◆ What to work on
Repeat the records below exactly from the line containing "Burberry Touch For" to the line containing "różnego rodzaju konstrukcje z klocków le", taking in both of those lines. Drop the pictures.

----

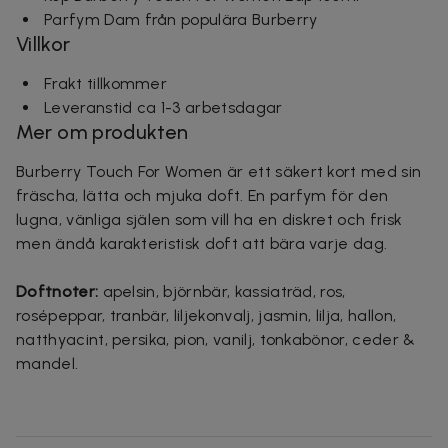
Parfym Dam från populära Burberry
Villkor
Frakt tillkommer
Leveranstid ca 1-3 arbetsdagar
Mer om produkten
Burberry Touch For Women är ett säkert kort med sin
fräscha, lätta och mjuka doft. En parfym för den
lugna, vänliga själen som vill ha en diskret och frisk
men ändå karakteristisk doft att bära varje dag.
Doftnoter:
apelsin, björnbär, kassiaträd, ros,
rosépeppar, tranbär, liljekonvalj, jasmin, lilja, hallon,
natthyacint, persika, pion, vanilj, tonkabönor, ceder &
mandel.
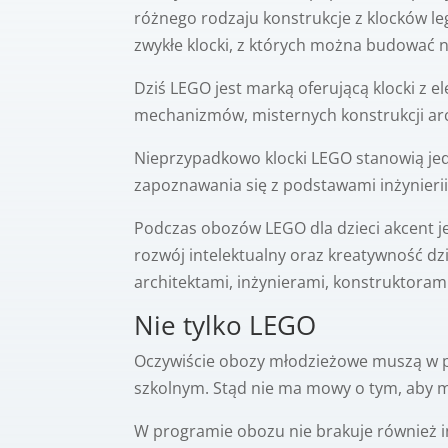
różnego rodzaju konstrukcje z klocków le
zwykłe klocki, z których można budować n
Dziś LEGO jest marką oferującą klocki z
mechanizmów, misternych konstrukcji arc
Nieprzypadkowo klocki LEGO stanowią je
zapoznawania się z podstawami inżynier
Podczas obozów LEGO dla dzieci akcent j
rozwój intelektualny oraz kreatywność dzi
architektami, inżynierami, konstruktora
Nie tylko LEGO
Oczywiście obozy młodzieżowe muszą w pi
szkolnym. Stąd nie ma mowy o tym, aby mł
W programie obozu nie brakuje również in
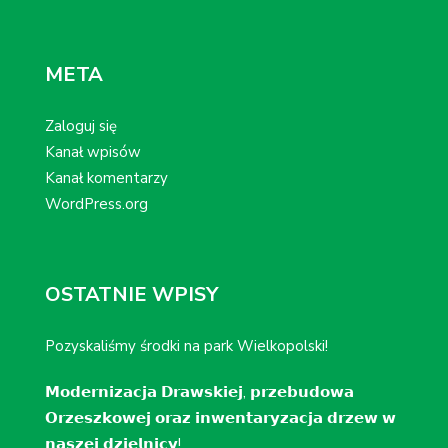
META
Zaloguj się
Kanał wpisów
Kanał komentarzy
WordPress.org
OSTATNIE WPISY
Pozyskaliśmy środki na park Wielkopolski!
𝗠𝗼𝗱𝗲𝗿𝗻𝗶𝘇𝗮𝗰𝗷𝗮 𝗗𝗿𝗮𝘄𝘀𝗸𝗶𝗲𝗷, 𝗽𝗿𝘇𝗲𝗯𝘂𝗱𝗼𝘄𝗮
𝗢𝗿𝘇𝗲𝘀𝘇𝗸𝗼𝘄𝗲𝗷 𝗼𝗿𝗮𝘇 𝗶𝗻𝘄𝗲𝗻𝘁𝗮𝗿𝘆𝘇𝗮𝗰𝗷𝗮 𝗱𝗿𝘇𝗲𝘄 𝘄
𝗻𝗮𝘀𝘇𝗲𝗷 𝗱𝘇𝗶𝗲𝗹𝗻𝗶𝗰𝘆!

----

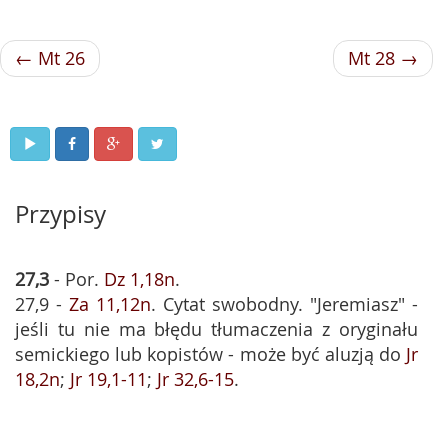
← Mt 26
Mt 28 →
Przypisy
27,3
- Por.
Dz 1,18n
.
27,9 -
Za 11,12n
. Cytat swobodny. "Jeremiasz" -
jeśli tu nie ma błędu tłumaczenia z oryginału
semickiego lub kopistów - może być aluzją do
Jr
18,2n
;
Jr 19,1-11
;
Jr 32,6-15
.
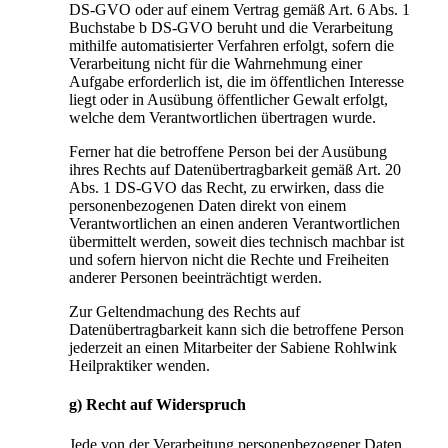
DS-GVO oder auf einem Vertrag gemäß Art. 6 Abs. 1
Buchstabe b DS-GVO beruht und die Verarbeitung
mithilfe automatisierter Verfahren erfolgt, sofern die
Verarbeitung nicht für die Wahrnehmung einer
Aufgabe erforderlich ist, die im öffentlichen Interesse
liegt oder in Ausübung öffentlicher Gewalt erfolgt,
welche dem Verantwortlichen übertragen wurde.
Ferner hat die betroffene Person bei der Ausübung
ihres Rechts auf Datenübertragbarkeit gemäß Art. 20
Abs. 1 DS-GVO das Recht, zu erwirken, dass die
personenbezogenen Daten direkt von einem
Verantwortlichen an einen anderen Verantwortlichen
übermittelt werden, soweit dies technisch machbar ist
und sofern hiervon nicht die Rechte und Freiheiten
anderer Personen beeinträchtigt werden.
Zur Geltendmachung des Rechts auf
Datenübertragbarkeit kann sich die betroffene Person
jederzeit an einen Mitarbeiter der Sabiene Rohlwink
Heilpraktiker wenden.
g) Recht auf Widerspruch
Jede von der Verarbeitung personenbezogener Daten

----

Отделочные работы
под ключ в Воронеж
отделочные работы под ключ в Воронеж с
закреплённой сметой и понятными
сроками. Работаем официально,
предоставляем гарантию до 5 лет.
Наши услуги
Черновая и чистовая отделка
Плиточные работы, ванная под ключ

----

◆ Completed task
Burberry Touch For Women är ett säkert kort med sin
fräscha, lätta och mjuka doft. En parfym för den
lugna, vänliga själen som vill ha en diskret och frisk
men ändå karakteristisk doft att bära varje dag.
Doftnoter:
apelsin, björnbär, kassiaträd, ros,
rosépeppar, tranbär, liljekonvalj, jasmin, lilja, hallon,
natthyacint, persika, pion, vanilj, tonkabönor, ceder &
mandel.
różnego rodzaju konstrukcje z klocków le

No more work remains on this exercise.